From initial processing, we can see that the data set contains NaN values. As of now, we will just drop the missing values.

In [50]:
#dropping NaN values
melb_data = melb_data.dropna(axis=0)

# listing all columns
melb_data.columns

Index(['Suburb', 'Address', 'Rooms', 'Type', 'Price', 'Method', 'SellerG',
       'Date', 'Distance', 'Postcode', 'Bedroom2', 'Bathroom', 'Car',
       'Landsize', 'BuildingArea', 'YearBuilt', 'CouncilArea', 'Lattitude',
       'Longtitude', 'Regionname', 'Propertycount'],
      dtype='object')

As we can see above, there are too many variables to be considered for modelling.   
There are many ways to select a subset of data, as for now we will focus on two approaches only.

a) Dot notation, which we use to select the _"prediction target"_  
b) Selecting with a column list, which we use to select the "features"

### **5) Model Creation**

#### 5.1) Selection of Prediction Target

This process starts by pulling out a variable with dot-notation. This single column is stored in a Series, which is broadly like a DataFrame with only a single column of data.

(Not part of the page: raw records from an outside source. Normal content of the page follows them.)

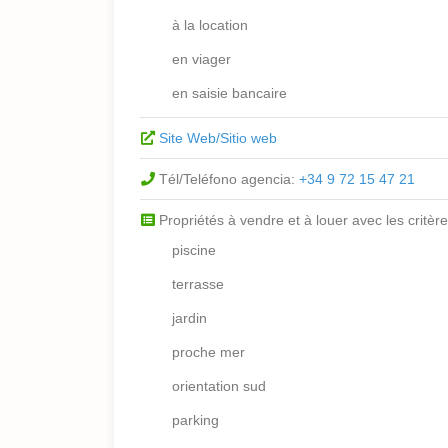
à la location
en viager
en saisie bancaire
Site Web/Sitio web
Tél/Teléfono agencia:
+34 9 72 15 47 21
Propriétés à vendre et à louer avec les critère
piscine
terrasse
jardin
proche mer
orientation sud
parking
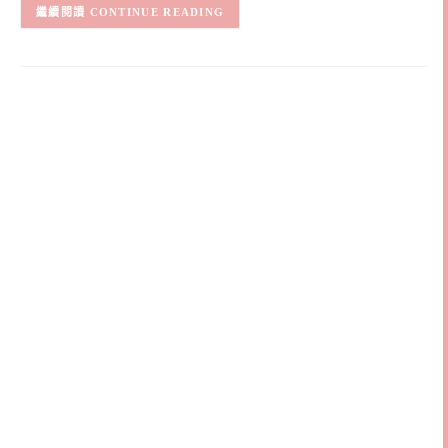
CONTINUE READING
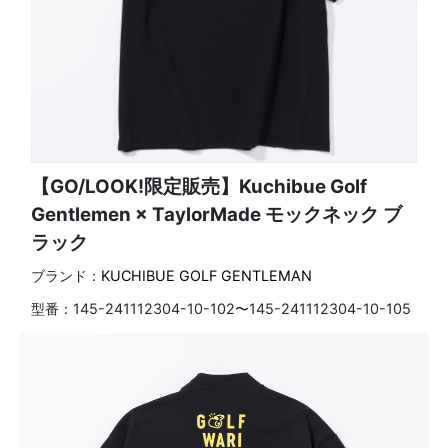
【GO/LOOK!限定販売】Kuchibue Golf
Gentlemen × TaylorMade モックネック ブ
ラック
ブランド：
KUCHIBUE GOLF GENTLEMAN
型番：
145-241112304-10-102〜145-241112304-10-105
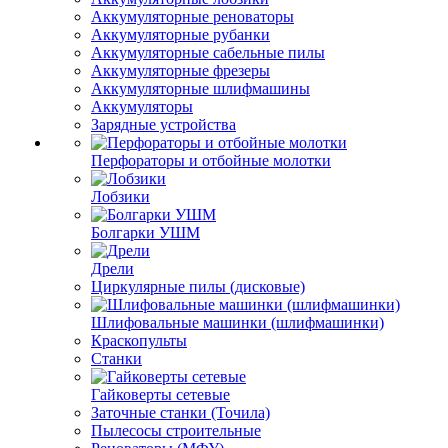
Аккумуляторные реноваторы
Аккумуляторные рубанки
Аккумуляторные сабельные пилы
Аккумуляторные фрезеры
Аккумуляторные шлифмашины
Аккумуляторы
Зарядные устройства
Перфораторы и отбойные молотки
Лобзики
Болгарки УШМ
Дрели
Циркулярные пилы (дисковые)
Шлифовальные машинки (шлифмашинки)
Краскопульты
Станки
Гайковерты сетевые
Заточные станки (Точила)
Пылесосы строительные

We'll use the dot notation to select the column we want to predict, which is called the prediction target. By convention, the prediction target is called **y**. So the code we need to save the house prices in the Melbourne data is

In [52]:
y = melb_data.Price

#### 5.2) Choosing _"Features"_

The columns that are inputted into our model (and later used to make predictions) are called "features." In our case, those would be the columns used to determine the home price. Sometimes, you will use all columns except the target as features. Other times you'll be better off with fewer features.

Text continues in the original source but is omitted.